- Born: Kalal Laxma Goud 21 August 1940 (age 86) Nizampur, Medak, Hyderabad State (now Telangana, India)
- Known for: Painting
- Awards: Padma Shri

= Laxma Goud =

Indian artist

Kalal Laxma Goud (born 21 August 1940) is an Indian painter, printmaker and draughtsman. He works in variety of mediums including etching, gouache, pastel, sculpture, and glass painting. He is best known for his early drawings that depict eroticism in a rural context, and also for the originality and quality of his etchings and aquatints.

== Early life and education ==
Laxma Goud was born in Nizampur, Medak district, Hyderabad State to Venka Goud and Anthamma. He was one of five sons and two daughters in his family. His childhood was spent in a village environment, where he grew up keenly aware, through firsthand observation, of rural tradition and craft. When he was a young boy he watched Andhra leather puppetry and the creation of terracotta ornamentation. As he grew older he studied drawing and painting at the Government College of Fine Arts and Architecture, Hyderabad. Goud went on to study Mural Painting under K.G. Subramanyan at the Faculty of Fine Arts, Maharaja Sayajirao University of Baroda from 1963 to 1965. It was at Baroda that Goud discovered his love of printmaking, and became a driving force at the university in building a strong and credible voice for the fine art print.

==Career==
After graduation, Goud made the unlikely step of returning to his village of Nizampur. With the newly educated viewpoint of an urban sophisticate, the artist found himself attracted to the unselfconscious attitudes toward sexuality that contributed to the relaxed atmosphere of village life. This relaxed sexuality stood in stark contrast to the rigid sexual mores of the Indian middle-classes he had encountered in the cities.

==Style==
Laxma Goud began to interpret his childhood memories of rural and tribal vivacity through an urban grid in which surreal, libidinal tones mingled with fantasy and poetry. He created masterful small paintings of village life in a palette of monochrome grays. He also drew in pen and ink, and his drawings and etchings from this period are an interesting combination of village nostalgia, the surreal, and the erotic. The artist is quoted as saying about this period of visual-erotic exploration, "We come from a culture which spoke openly about the man-woman relationship, about fertility. When it recurs in a contemporary context, why should anyone pull a face?"

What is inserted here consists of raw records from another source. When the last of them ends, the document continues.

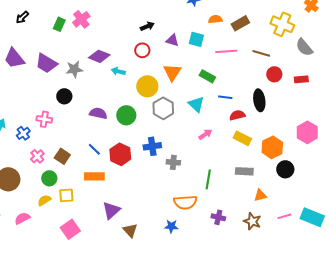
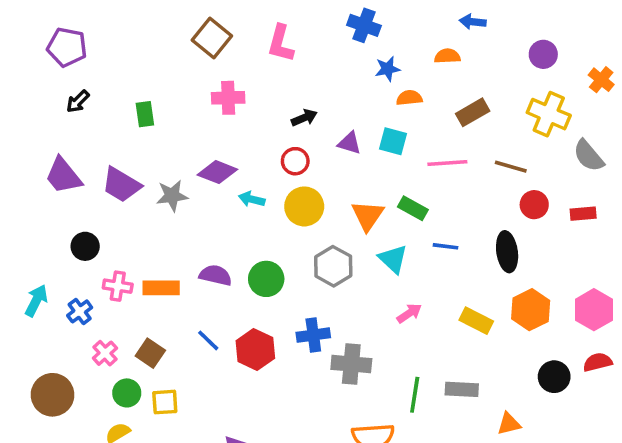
pink cross: (81, 19) -> (228, 98), moved, turned 36
orange semicircle: (215, 19) -> (409, 98), moved
green rectangle: (59, 24) -> (145, 114), turned -32
orange triangle: (172, 72) -> (368, 216), moved
yellow circle: (147, 86) -> (304, 206), moved
black circle: (64, 96) -> (85, 246), moved
red semicircle: (237, 115) -> (598, 362), moved
orange hexagon: (272, 147) -> (531, 310), moved
gray cross: (173, 162) -> (351, 364), size x1.5
gray rectangle: (244, 171) -> (462, 389), moved
orange rectangle: (94, 176) -> (161, 288), moved
yellow square: (66, 195) -> (165, 402), moved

Goats, full-uddered, became a signature motif. These goats are not just symbols of rural India. In Goud's words, "No one cares for a goat except perhaps for the artist who sees in the creature the dogged determination of a people who have learnt to live off their landscape by foraging for what they can get out of it."

By the 1970s Goud began to explore aquatint techniques in his etchings and also more intensely sexual themes. But by the 1980s the artist seemed to return to more traditional roots, exploring various craft forms such as terracotta and reverse glass painting in a more subdued and decorative style.

He is the head and teacher at Sarojini Naidu School of Performing Art, Fine Art & Communication, University of Hyderabad.

==Awards==
The Government of India honoured him with Padma Shri in 2016.